1. Affirmative action does advocate the hiring of less competent
Blacks over more competent Whites. It explicitly aims to correct
post facto hiring patterns in which Whites are consistently favored
over Blacks of equal qualification. If in fact less qualified Blacks
have been hired, then that's not a criticism of affirmative action,
but of people who misuse it or misunderstand it. It is wrong to use
select examples of miscarried justice to destroy a system of justice.
Criticism of affirmative action must carefully distinguish between
its principle and its practice.
2. I trust we can all agree that the measurement of academic performance
potential is at best an inexact science.
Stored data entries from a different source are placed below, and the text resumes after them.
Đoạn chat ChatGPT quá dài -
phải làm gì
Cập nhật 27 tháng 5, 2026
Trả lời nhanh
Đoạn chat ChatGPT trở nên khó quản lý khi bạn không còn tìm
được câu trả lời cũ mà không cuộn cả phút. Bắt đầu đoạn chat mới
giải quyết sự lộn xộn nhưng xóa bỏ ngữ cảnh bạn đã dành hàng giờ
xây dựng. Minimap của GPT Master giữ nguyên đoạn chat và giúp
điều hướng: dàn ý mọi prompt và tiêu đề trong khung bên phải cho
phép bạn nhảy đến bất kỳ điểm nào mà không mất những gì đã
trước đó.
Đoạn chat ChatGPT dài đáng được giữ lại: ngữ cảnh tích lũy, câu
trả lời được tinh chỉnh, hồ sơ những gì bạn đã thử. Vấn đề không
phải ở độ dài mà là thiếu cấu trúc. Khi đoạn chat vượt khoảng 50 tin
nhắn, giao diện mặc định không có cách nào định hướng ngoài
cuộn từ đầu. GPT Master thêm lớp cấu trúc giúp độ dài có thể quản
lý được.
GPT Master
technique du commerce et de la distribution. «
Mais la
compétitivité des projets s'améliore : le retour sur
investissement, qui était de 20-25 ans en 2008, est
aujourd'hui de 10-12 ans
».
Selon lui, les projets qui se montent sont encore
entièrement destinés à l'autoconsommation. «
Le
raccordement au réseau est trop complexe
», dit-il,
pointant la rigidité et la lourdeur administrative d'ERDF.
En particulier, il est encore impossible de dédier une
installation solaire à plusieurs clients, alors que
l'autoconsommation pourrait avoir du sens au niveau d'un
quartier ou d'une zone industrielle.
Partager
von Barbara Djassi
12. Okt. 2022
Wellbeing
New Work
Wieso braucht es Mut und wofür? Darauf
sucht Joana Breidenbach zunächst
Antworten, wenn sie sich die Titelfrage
For example, whether people
continue to publish after being hired or tenured seems anyone's guess.
We only have a rough idea of relative merit, which means that there is
more often than not room for discretion. Affirmative action only says
that we can't excercise that discretion in a way to create a pattern
that manifests a favor for white males over equally qualified females
and people of color. It seems that attacks on affirmative action often
presume the preexistence of a hierarchical ranking in which choosing
candidate 27 over candidate 26 is a major miscarriage of justice.
3. Statistical evidence for gross social injustices is undeniable.
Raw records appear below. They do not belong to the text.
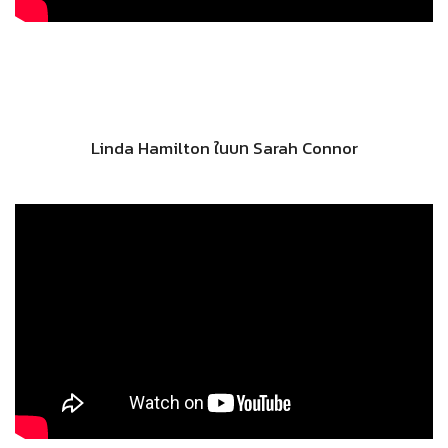
Linda Hamilton ในบท Sarah Connor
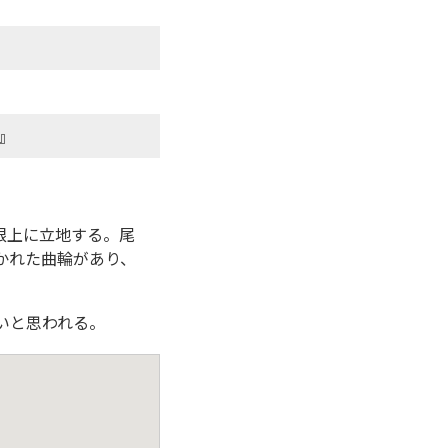
』
根上に立地する。尾
かれた曲輪があり、
いと思われる。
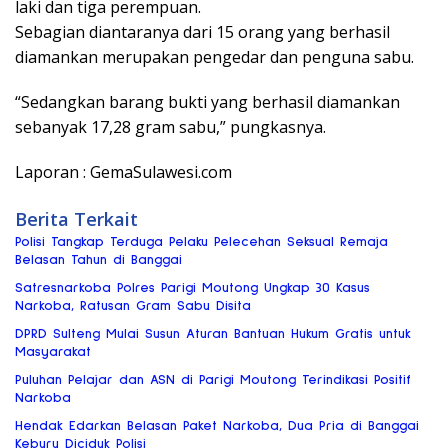
laki dan tiga perempuan.
Sebagian diantaranya dari 15 orang yang berhasil
diamankan merupakan pengedar dan penguna sabu.
“Sedangkan barang bukti yang berhasil diamankan
sebanyak 17,28 gram sabu,” pungkasnya.
Laporan : GemaSulawesi.com
Berita Terkait
Polisi Tangkap Terduga Pelaku Pelecehan Seksual Remaja
Belasan Tahun di Banggai
Satresnarkoba Polres Parigi Moutong Ungkap 30 Kasus
Narkoba, Ratusan Gram Sabu Disita
DPRD Sulteng Mulai Susun Aturan Bantuan Hukum Gratis untuk
Masyarakat
Puluhan Pelajar dan ASN di Parigi Moutong Terindikasi Positif
Narkoba
Hendak Edarkan Belasan Paket Narkoba, Dua Pria di Banggai
Keburu Diciduk Polisi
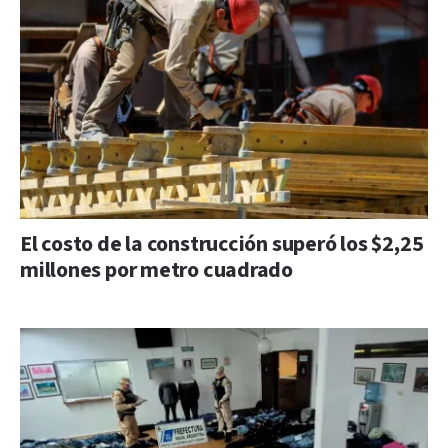
El costo de la construcción superó los $2,25
millones por metro cuadrado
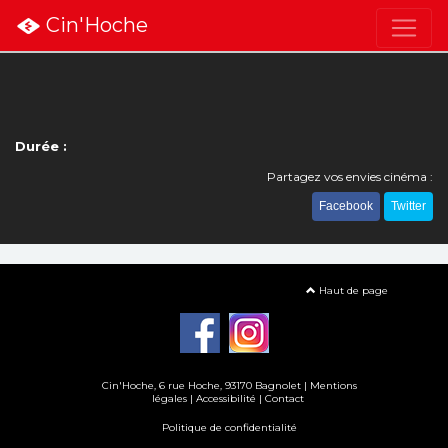
Cin'Hoche
Durée :
Partagez vos envies cinéma :
Facebook
Twitter
Haut de page
Cin'Hoche, 6 rue Hoche, 93170 Bagnolet |
Mentions
légales
|
Accessibilité
|
Contact
Politique de confidentialité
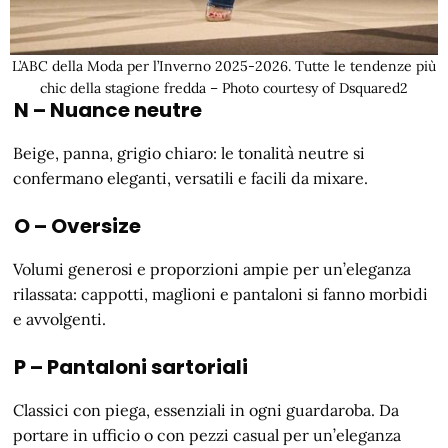
L’ABC della Moda per l’Inverno 2025-2026. Tutte le tendenze più
chic della stagione fredda – Photo courtesy of Dsquared2
N – Nuance neutre
Beige, panna, grigio chiaro: le tonalità neutre si
confermano eleganti, versatili e facili da mixare.
O – Oversize
Volumi generosi e proporzioni ampie per un’eleganza
rilassata: cappotti, maglioni e pantaloni si fanno morbidi
e avvolgenti.
P – Pantaloni sartoriali
Classici con piega, essenziali in ogni guardaroba. Da
portare in ufficio o con pezzi casual per un’eleganza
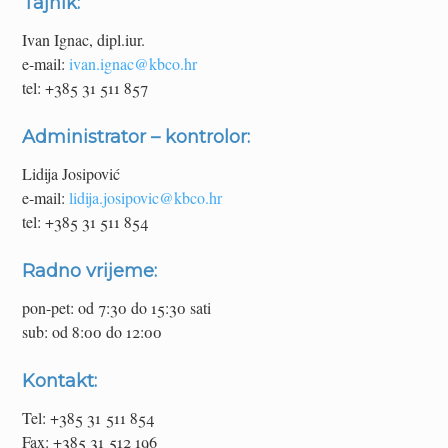
Tajnik:
Ivan Ignac, dipl.iur.
e-mail:
ivan.ignac@kbco.hr
tel: +385 31 511 857
Administrator – kontrolor:
Lidija Josipović
e-mail:
lidija.josipovic@kbco.hr
tel: +385 31 511 854
Radno vrijeme:
pon-pet: od 7:30 do 15:30 sati
sub: od 8:00 do 12:00
Kontakt:
Tel: +385 31 511 854
Fax: +385 31 512 196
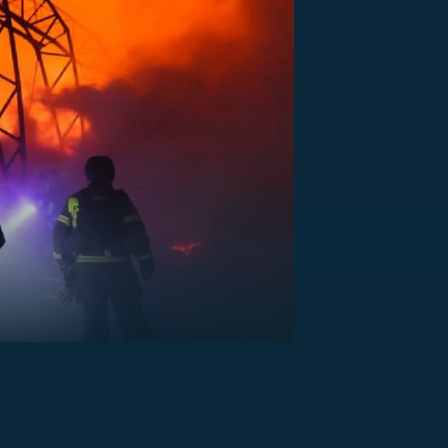
US
RSUS
ZE A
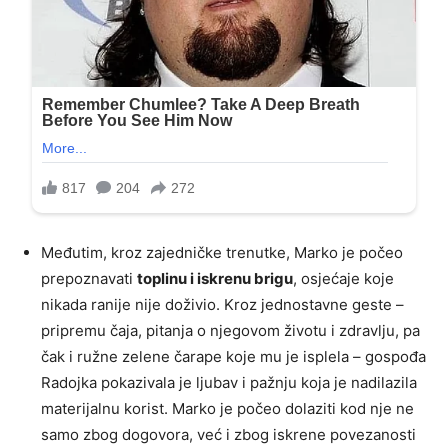
Međutim, kroz zajedničke trenutke, Marko je počeo
prepoznavati
toplinu i iskrenu brigu
, osjećaje koje
nikada ranije nije doživio. Kroz jednostavne geste –
pripremu čaja, pitanja o njegovom životu i zdravlju, pa
čak i ružne zelene čarape koje mu je isplela – gospođa
Radojka pokazivala je ljubav i pažnju koja je nadilazila
materijalnu korist. Marko je počeo dolaziti kod nje ne
samo zbog dogovora, već i zbog iskrene povezanosti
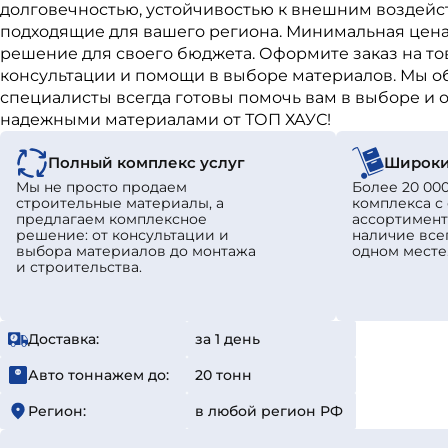
долговечностью, устойчивостью к внешним воздейст
подходящие для вашего региона. Минимальная цена 
решение для своего бюджета. Оформите заказ на т
консультации и помощи в выборе материалов. Мы о
специалисты всегда готовы помочь вам в выборе и о
надежными материалами от ТОП ХАУС!
Полный комплекс услуг
Широки
Мы не просто продаем
Более 20 000
строительные материалы, а
комплекса 
предлагаем комплексное
ассортимент
решение: от консультации и
наличие все
выбора материалов до монтажа
одном месте
и строительства.
Доставка:
за 1 день
Авто тоннажем до:
20 тонн
Регион:
в любой регион РФ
Affirmative action has had little effect on many instances of injus-
tice, and in those cases there can be little reason for crying foul.
Where affirmative action seems to have had relative more success is
in the discrimination against women. That Blacks rather than Women
are attacked smakes of demogogic racism. I hope this is not true.
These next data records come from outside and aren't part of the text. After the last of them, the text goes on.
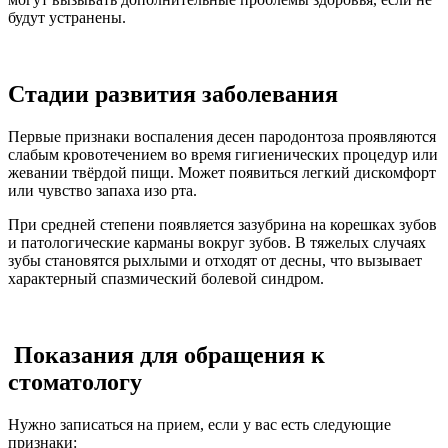
будут устранены.
Стадии развития заболевания
Первые признаки воспаления десен пародонтоза проявляются
слабым кровотечением во время гигиенических процедур или
жевании твёрдой пищи. Может появиться легкий дискомфорт
или чувство запаха изо рта.
При средней степени появляется зазубрина на корешках зубов
и патологические карманы вокруг зубов. В тяжелых случаях
зубы становятся рыхлыми и отходят от десны, что вызывает
характерный спазмический болевой синдром.
Показания для обращения к
стоматологу
Нужно записаться на прием, если у вас есть следующие
признаки:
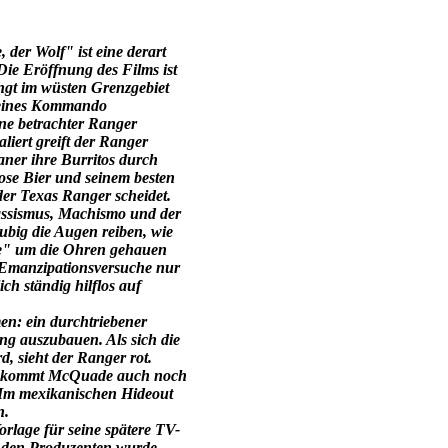
er Wolf" ist eine derart
Die Eröffnung des Films ist
ngt im wüsten Grenzgebiet
kleines Kommando
ne betrachter Ranger
liert greift der Ranger
ner ihre Burritos durch
Dose Bier und seinem besten
der Texas Ranger scheidet.
ssismus, Machismo und der
ubig die Augen reiben, wie
ade" um die Ohren gehauen
 Emanzipationsversuche nur
ch ständig hilflos auf
en: ein durchtriebener
ng auszubauen. Als sich die
, sieht der Ranger rot.
 bekommt McQuade auch noch
 Im mexikanischen Hideout
n.
orlage für seine spätere TV-
n den Produzenten wurde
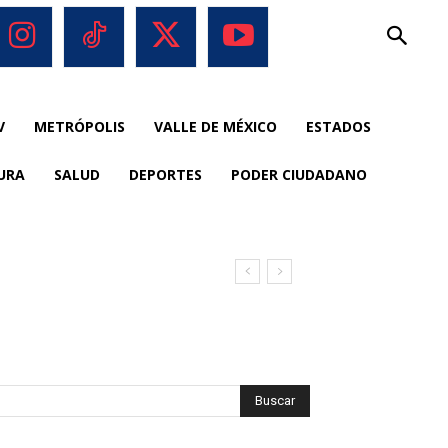
V
METRÓPOLIS
VALLE DE MÉXICO
ESTADOS
URA
SALUD
DEPORTES
PODER CIUDADANO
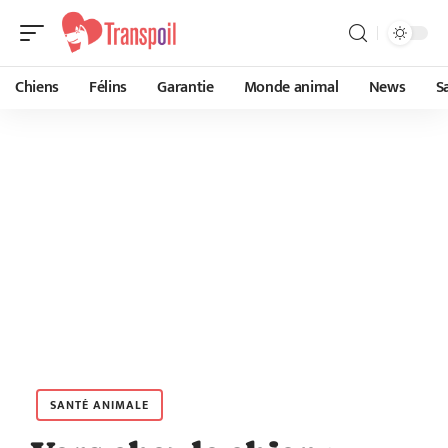
Chiens
Félins
Garantie
Monde animal
News
S
SANTÉ ANIMALE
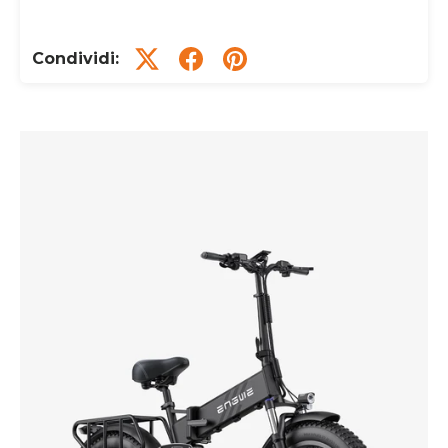
Condividi:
But Whites continue to be favored over Blacks and males over females.
In that context, it makes little sense to cry out that white males
are being discriminated against (reverse discrimination).
4. One does not have to be a post-modernist to recognize that all
truth has a subjective component. This is a commonplace of modern
scientific philosophy. Consequently, the social, economic, and cultural
experience or make up of the researcher or the teacher finds its way
into the results, and all knowledge and teaching is ideological (in
the sociological sense of that word). A class perspective or a cultural
experience or a gender identity affects the questions we raise, what
answers are deemed acceptable or reasonable, and the social impact
of our research. Likewise for teaching. Therefore the social location
of the researcher or teacher is relevant. This does not by any means
imply that all Blacks are good at teaching Black history any more
than that Whites are incapable of doing so. All it means is that
statistically it is less likely for Whites to have the sensitivity,
the experience, and the social relation to their students necessary
for success. Having said that, I suspect that a school that advertised
that "Whites need not apply" is on shakey legal ground. Are you saying
that is what Duke advertised? In any case, that has nothing to do with
the issue of affirmative action.
5. That administrators mindlessly buckle under pressure from students
or state legislators is perhaps true enough, but irrelevant. The real
issue is what our moral responsibility is in the face of de facto
social injustice. Perhaps some faculty will circle the wagons around
their petty autonomies and insist they have no social reponsibility,
and perhaps others will do what they can within the law to recticy
social injustice. But what administrators say or do is the problem
of administers. We are morally responsible for our choices; adminis-
trators don't make those choices for us.